[MATERIAL SUPPLIED]
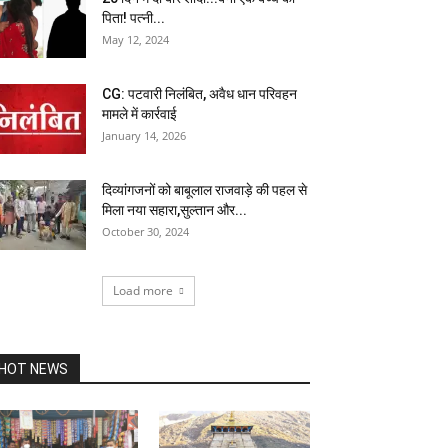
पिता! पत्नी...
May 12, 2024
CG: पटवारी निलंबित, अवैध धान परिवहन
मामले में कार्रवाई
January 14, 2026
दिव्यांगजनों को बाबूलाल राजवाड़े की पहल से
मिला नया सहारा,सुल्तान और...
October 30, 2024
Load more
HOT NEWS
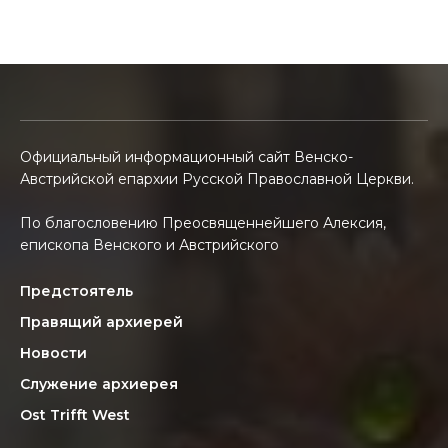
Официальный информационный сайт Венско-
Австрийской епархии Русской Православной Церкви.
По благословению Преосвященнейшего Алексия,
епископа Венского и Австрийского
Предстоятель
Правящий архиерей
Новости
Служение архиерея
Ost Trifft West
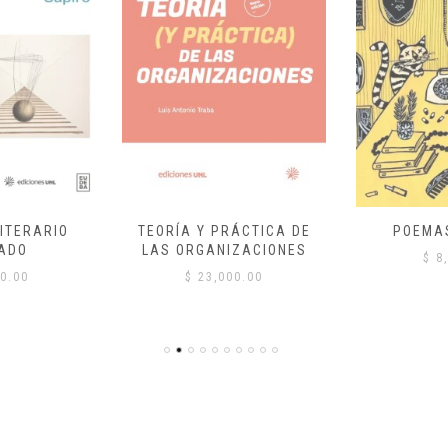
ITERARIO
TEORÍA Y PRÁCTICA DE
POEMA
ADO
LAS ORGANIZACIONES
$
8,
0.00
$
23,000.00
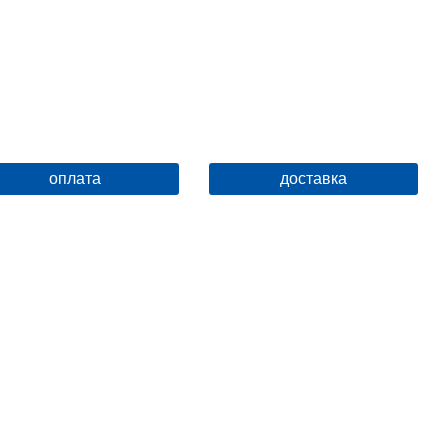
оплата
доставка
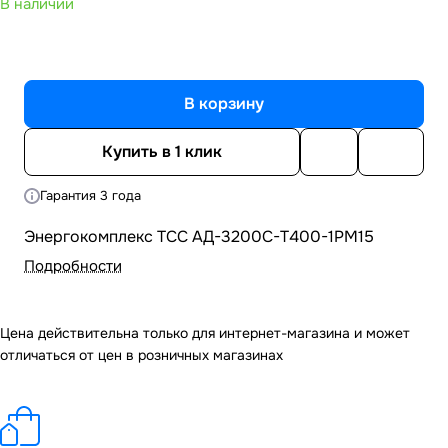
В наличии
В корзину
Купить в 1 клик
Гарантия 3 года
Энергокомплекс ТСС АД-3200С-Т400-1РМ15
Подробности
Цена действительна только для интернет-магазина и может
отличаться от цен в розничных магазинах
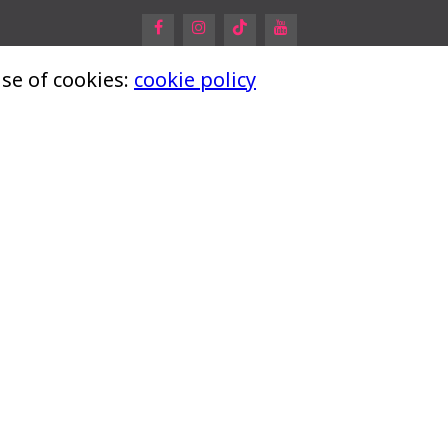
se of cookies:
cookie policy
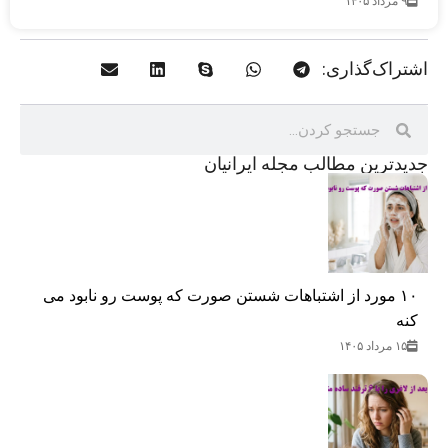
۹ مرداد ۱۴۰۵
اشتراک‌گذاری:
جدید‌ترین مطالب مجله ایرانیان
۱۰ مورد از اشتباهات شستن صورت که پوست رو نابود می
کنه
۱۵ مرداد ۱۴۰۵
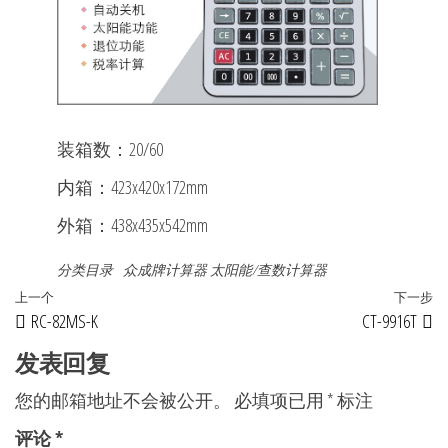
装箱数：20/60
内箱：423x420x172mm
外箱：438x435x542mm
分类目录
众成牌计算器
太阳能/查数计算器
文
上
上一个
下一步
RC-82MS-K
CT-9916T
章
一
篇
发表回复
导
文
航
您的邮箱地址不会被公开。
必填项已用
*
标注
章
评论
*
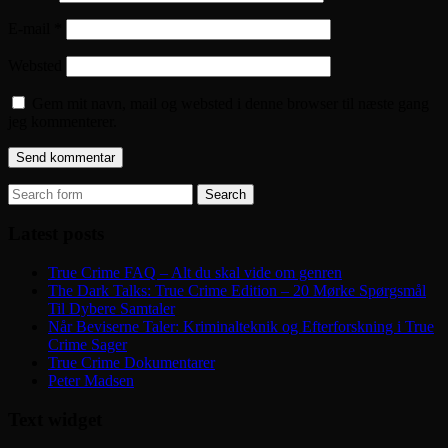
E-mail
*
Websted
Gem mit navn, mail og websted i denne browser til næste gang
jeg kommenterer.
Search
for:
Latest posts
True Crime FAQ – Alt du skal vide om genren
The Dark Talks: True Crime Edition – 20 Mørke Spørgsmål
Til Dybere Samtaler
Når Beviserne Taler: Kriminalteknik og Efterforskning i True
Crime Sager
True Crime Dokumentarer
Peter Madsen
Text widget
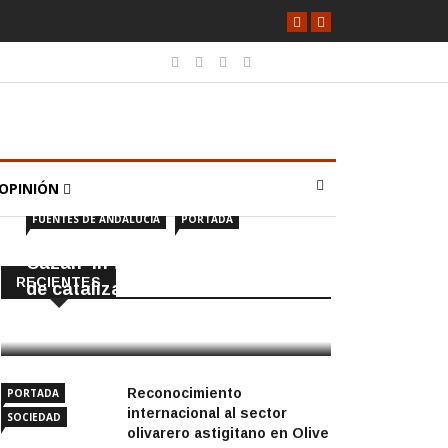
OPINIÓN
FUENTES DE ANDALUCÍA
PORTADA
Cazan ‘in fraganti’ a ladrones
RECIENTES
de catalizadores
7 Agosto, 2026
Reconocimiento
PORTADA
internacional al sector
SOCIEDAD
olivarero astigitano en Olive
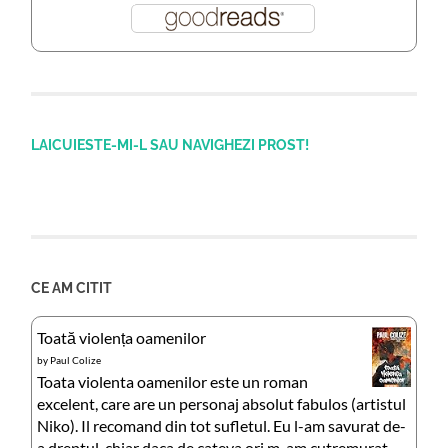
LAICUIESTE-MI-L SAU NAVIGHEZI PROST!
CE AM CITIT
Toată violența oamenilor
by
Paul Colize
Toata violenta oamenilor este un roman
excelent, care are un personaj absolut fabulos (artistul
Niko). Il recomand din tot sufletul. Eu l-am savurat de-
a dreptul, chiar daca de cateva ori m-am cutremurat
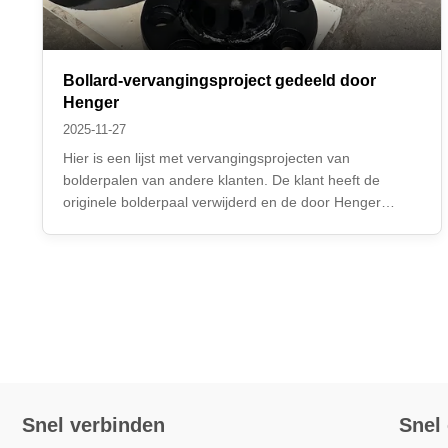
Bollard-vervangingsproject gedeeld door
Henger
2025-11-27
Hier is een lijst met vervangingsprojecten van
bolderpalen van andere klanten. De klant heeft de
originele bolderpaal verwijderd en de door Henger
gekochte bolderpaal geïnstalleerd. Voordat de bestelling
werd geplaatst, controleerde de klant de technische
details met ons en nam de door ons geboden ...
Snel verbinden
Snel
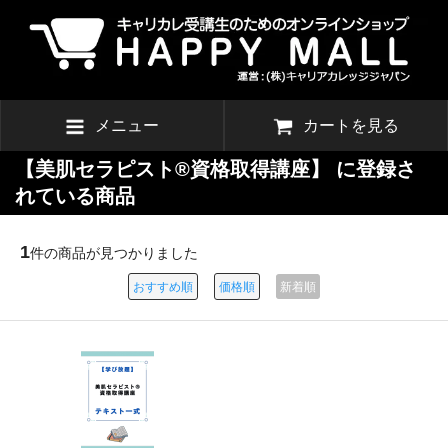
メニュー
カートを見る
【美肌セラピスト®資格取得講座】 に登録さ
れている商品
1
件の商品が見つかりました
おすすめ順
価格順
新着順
[/MATERIAL SUPPLIED]
* [ASSIGNMENT] Match on "bolderpaal" and copy out every line of the entries that contains it.

* [ANSWER]
originele bolderpaal verwijderd en de door Henger
gekochte bolderpaal geïnstalleerd. Voordat de bestelling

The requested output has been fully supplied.